Once torn off, the biceps tendon at the elbow will not grow back, preventing rotation of the forearm from palm down to palm up—a motion called supination that is essential for power gripping. The injured arm, without surgical repair, will have about 30-40% decrease in strength. Other arm muscles can compensate for the tendon that is injured, resulting in reasonable function and motion; however, in order to restore your arm strength to near normal levels, Dr. Stowell may suggest surgery to repair the torn tendon. Nonsurgical treatments for patients who may not require full arm function or who cannot make time for post-surgery rehabilitation may be suggested.

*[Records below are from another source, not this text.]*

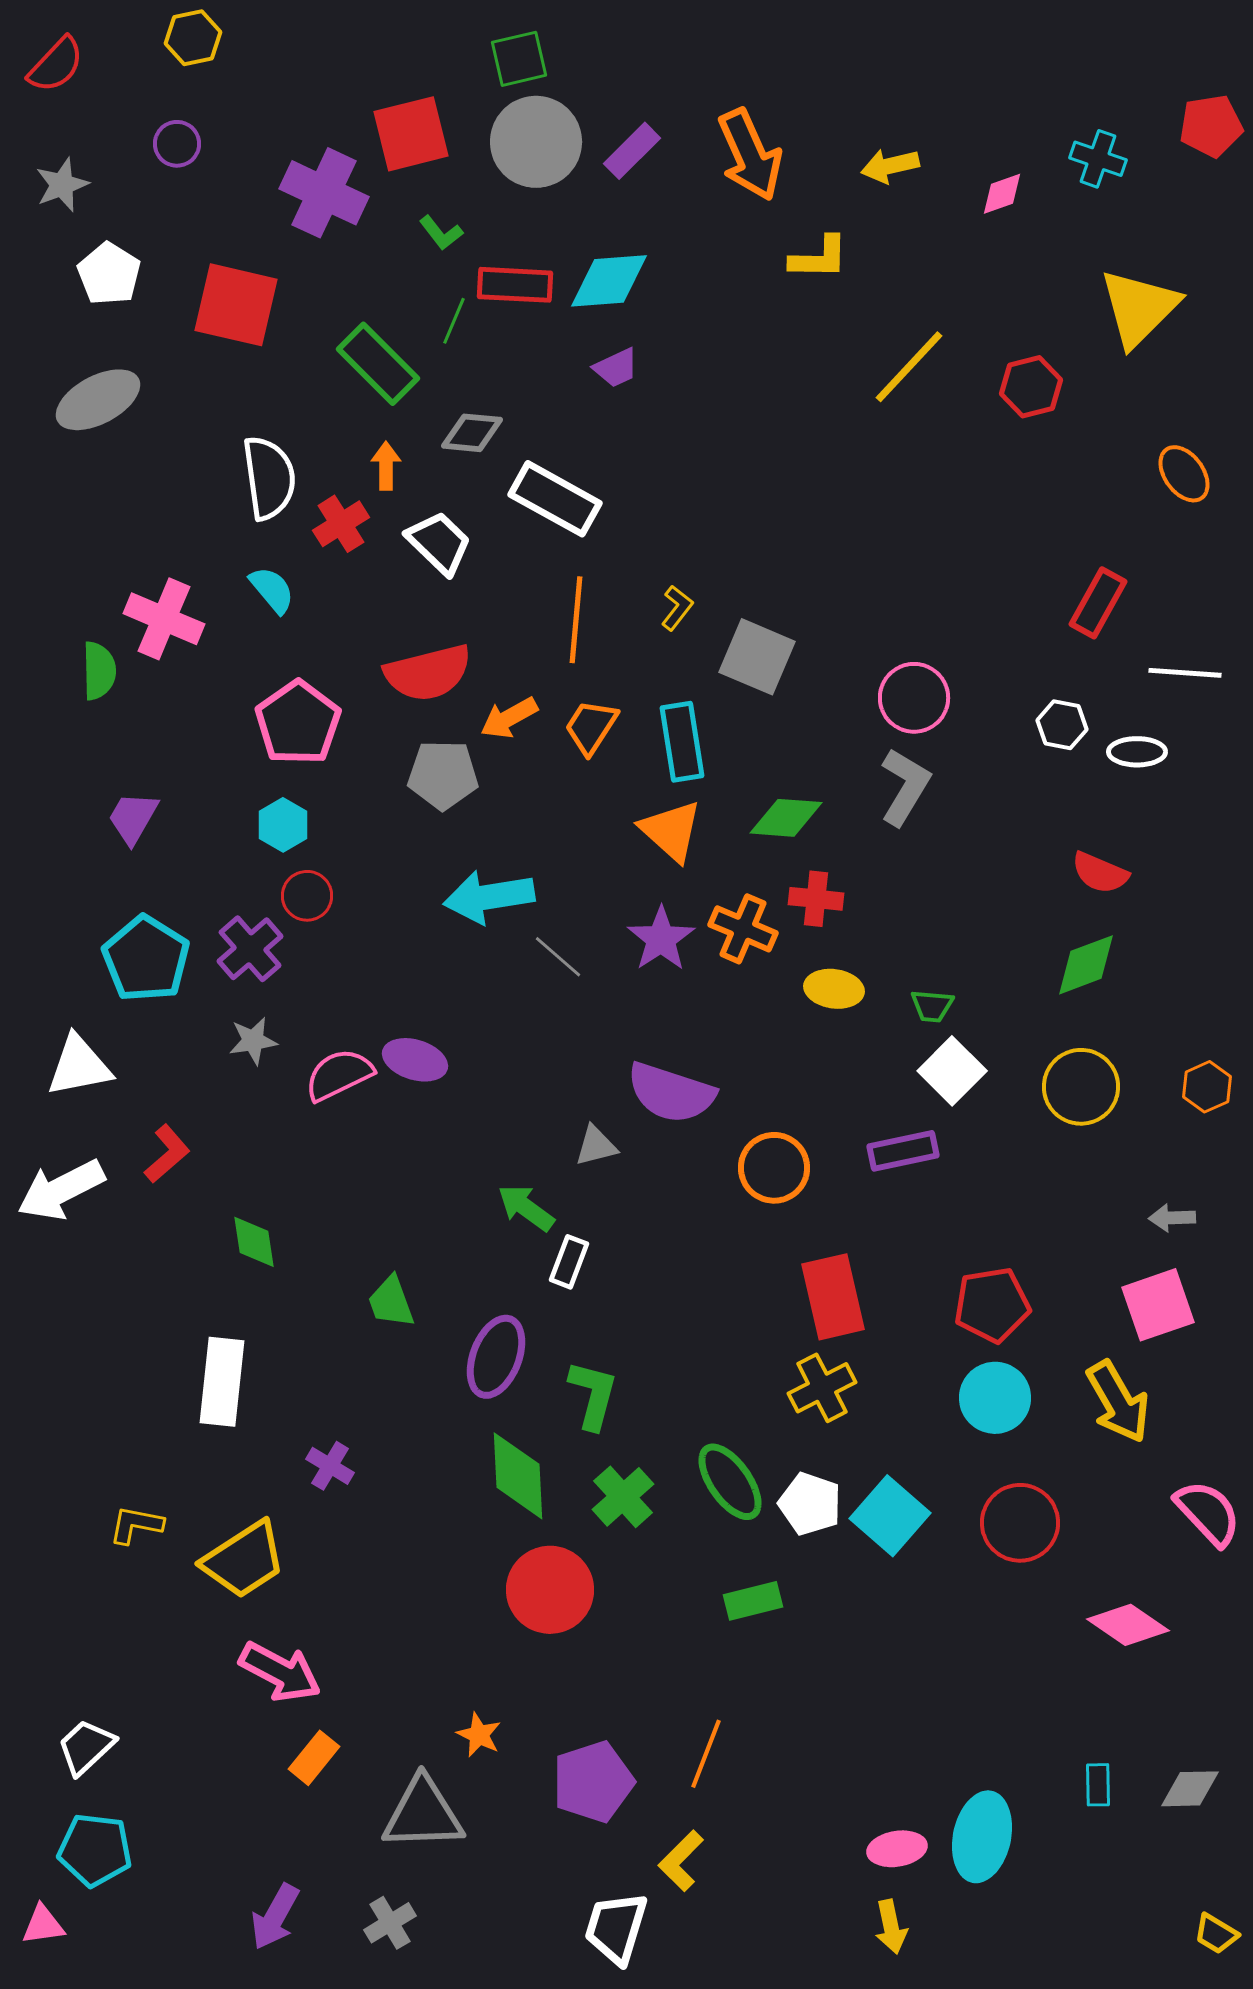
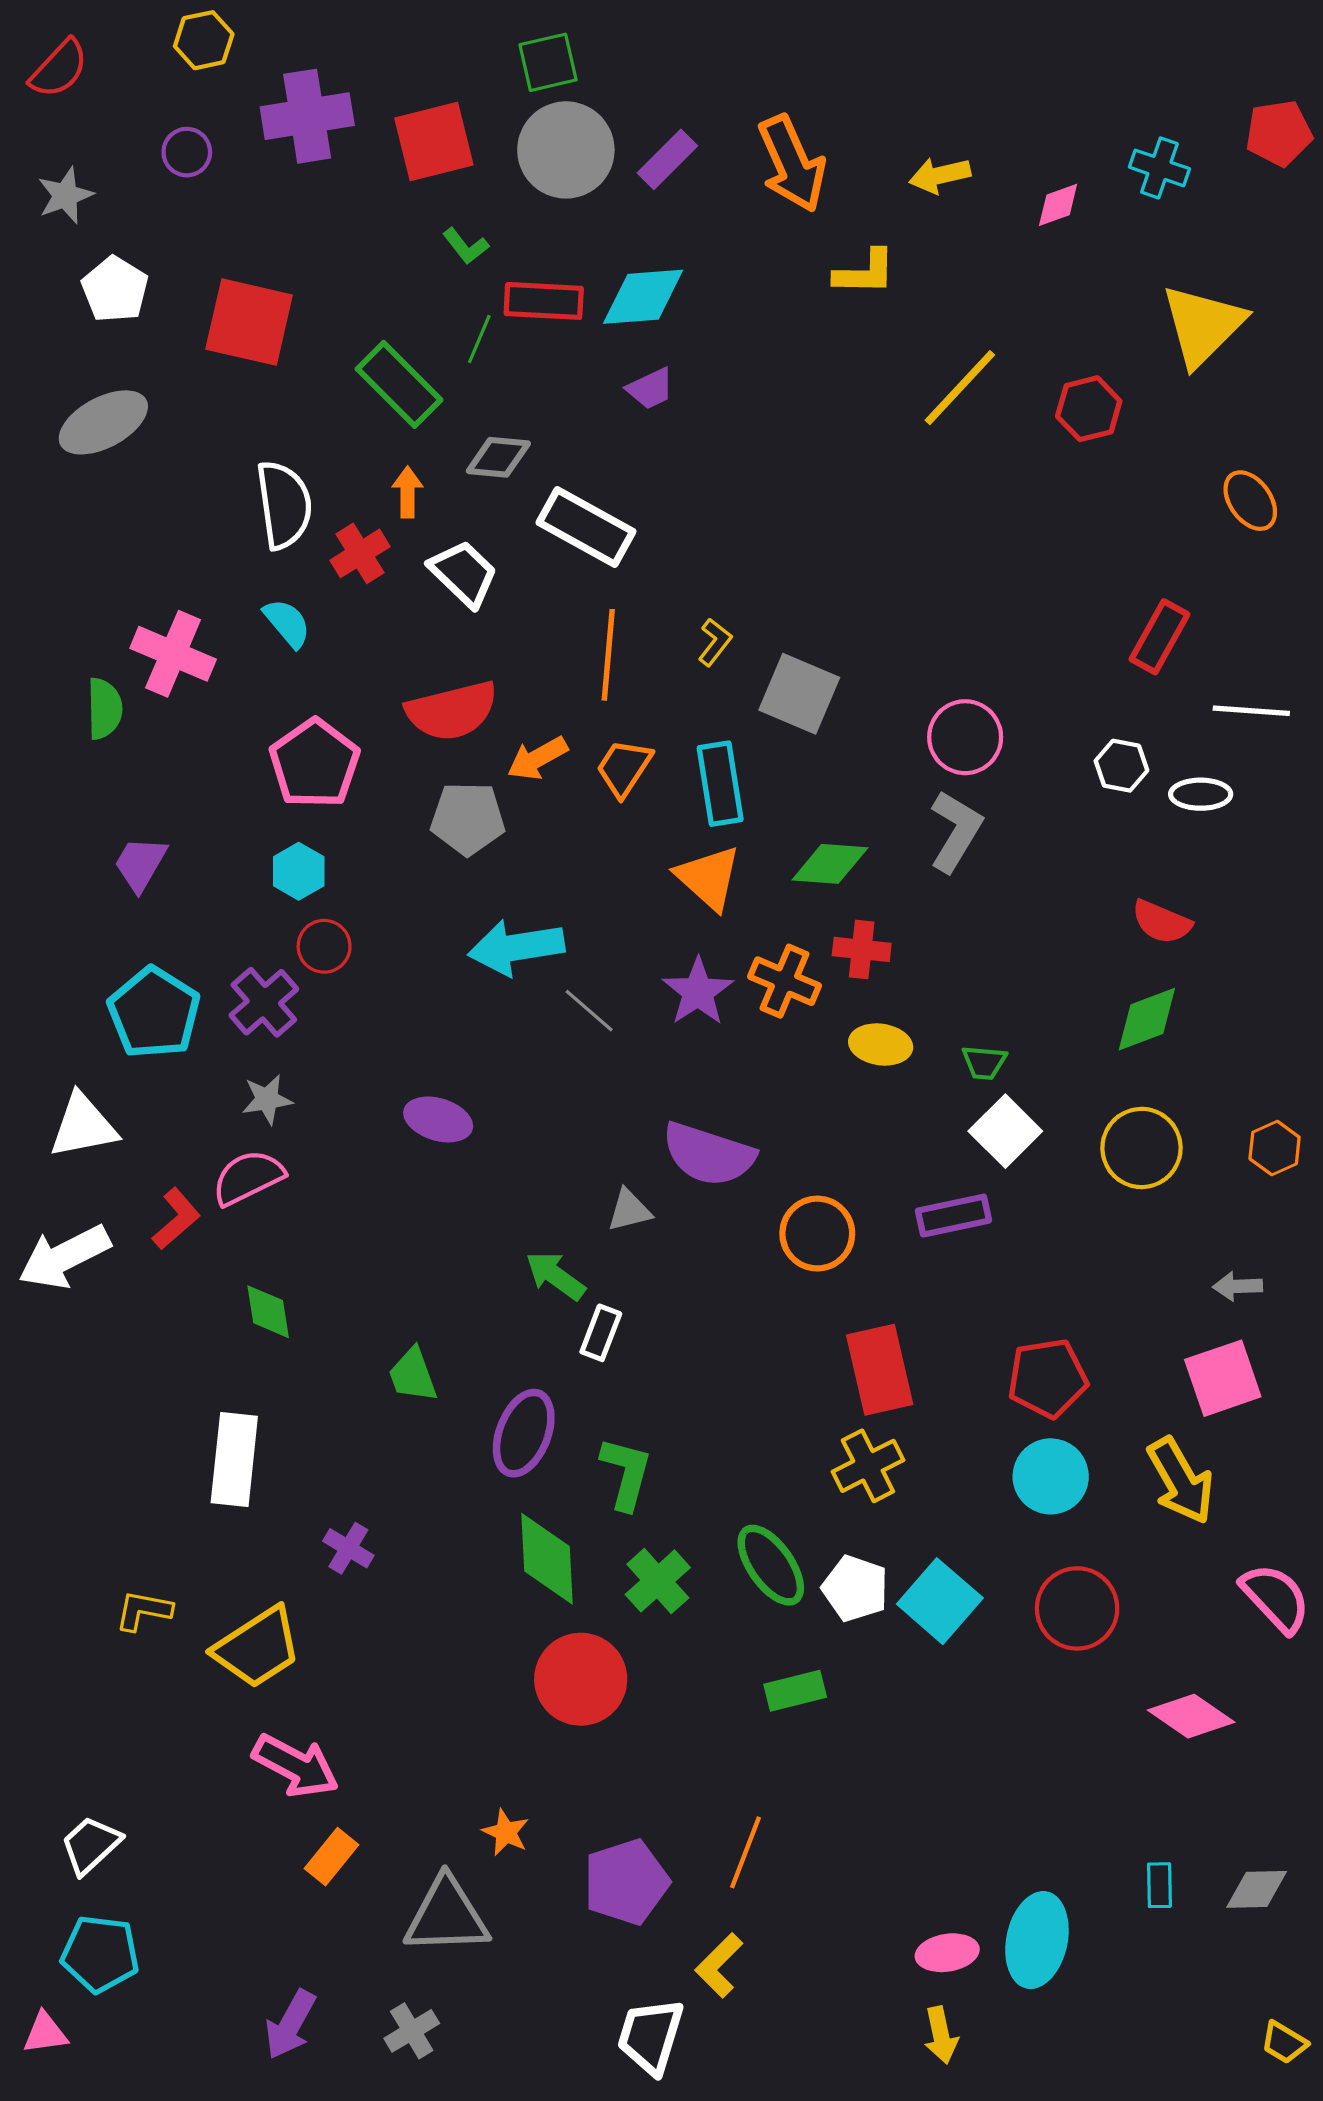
purple cross: (324, 193) -> (307, 116), moved, turned -34
pink semicircle: (339, 1075) -> (248, 1178), moved

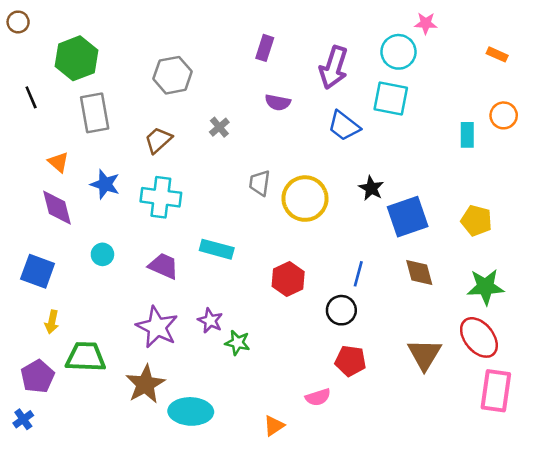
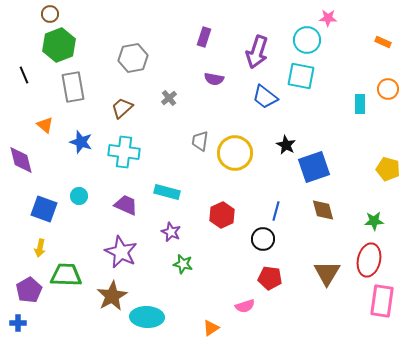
brown circle: (18, 22) -> (50, 14), moved
purple diamond: (57, 208) -> (21, 160), moved
yellow pentagon: (476, 221) -> (388, 169), moved
blue square: (38, 271) -> (44, 209), moved
green star: (485, 287) -> (374, 221), size x0.7
purple star: (210, 321) -> (171, 232), moved
red ellipse: (479, 337) -> (369, 260), turned 52
blue cross: (23, 419) -> (18, 323), turned 35

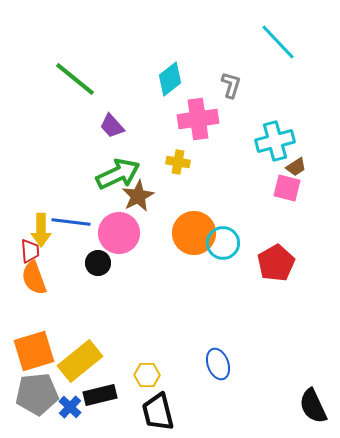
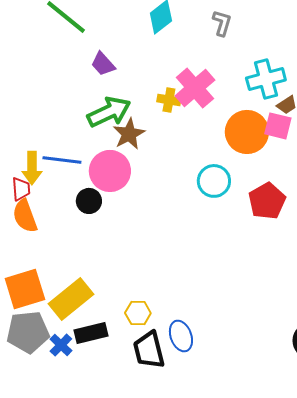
pink cross: (198, 119) -> (195, 88), moved, turned -33
orange circle: (194, 233) -> (247, 132), moved
blue ellipse: (218, 364) -> (181, 336), moved

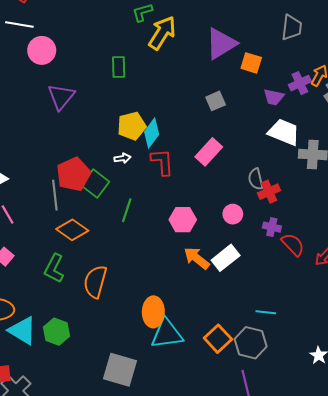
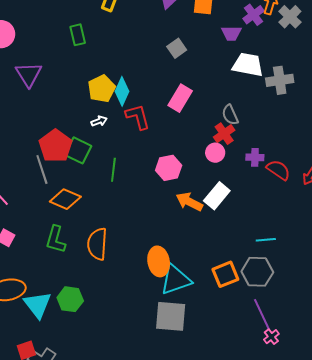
red cross: (269, 192) -> (224, 134), moved
cyan triangle: (22, 330) -> (38, 305), turned 32
orange square: (218, 339) -> (225, 274), turned 32
gray square: (120, 370) -> (171, 316), moved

Physical Examination and Imaging Tests.

Dr. Stowell will examine your elbow and discuss your symptoms. During your physical examination, Dr. Stowell will feel the front of your elbow and look to see if there is a gap in your tendon. He will test your supination forearm strength by having you rotate your forearm with resistance. He will then compare your supination strength to the strength of your uninjured, opposing arm. Dr. Stowell may order imaging tests to help confirm his diagnosis. An X-ray will not show soft tissues like the biceps tendon, but can be useful in ruling out other problems that may be causing elbow pain. If your diagnosis of a distal biceps tendon tear is obvious to Dr. Stowell upon examination, additional imaging such as an MRI may not be necessary. If ordered, an MRI will show Dr. Stowell the free end of your biceps tendon that has recoiled up in your arm. An MRI scan can help Dr. Stowell see both partial and complete tears of your biceps tendon.

Nonsurgical Treatment

The purpose of nonsurgical treatment is to relieve pain and maintain as much arm function as possible. Dr. Stowell may recommend:

  • Rest – avoid heavy lifting and overhead activities
  • Sling – wearing a sling for a brief time for stability
  • Nonsteroidal anti-inflammatory drugs (NSAIDs) – ibuprofen and/or naproxen can help reduce pain and swelling
  • Physical Therapy – once your pain is managed, Dr. Stowell may recommend Physical Therapy to help strengthen the surrounding muscles in order for you to maximize movement and function

Surgical Treatment

Surgery for distal biceps tendon tear repair is ideal during the first 2 to 3 weeks after injury. After this time, restoring arm function with surgery is more challenging because the tendon and biceps muscle begin to scar and shorten. Late surgical treatment options exist but are more complicated and generally less successful. Dr. Stowell will discuss the best treatment options for your specific needs.

Dr. Stowell will discuss with you how he will reattach the distal biceps tendon to your forearm bone. A variety of surgical techniques exist for this repair: single incision at the front of the elbow; small incisions at the front and back of the elbow; drilling holes in the radius bone and attaching the tendon with stitches; using anchors or buttons, small metal implants, to attach the tendon to the bone.

Surgical complications are generally rare, but as with any surgery, there are risks which may include:

  • Temporary numbness in forearm, wrist, or hand.
  • Temporary weakness in forearm, write, or hand.
  • New bone may develop around the surgical site, reducing the ability to twist the forearm. Additional surgery may be required.
  • Although very uncommon, the tendon may re-rupture even after the repair has fully healed.

Post-surgery, Dr. Stowell may send you home in a cast or splint to limit your mobility along with a treatment plan for your rehabilitation. The biceps tendon takes more than 3 to 4 months to fully heal. Although light activities can resume after surgery, heavy lifting and vigorous activity should be avoided for several months. Resistance exercises with elastic bands will be helpful to regain strength and range of motion. Dr. Stowell may prescribe physical therapy to help you progress. The healing process is slow, but at your final follow-up visit with Dr. Stowell, almost all patients have full range of motion and strength. Your commitment to Dr. Stowell’s rehabilitation plan is significant in restoring your peak potential.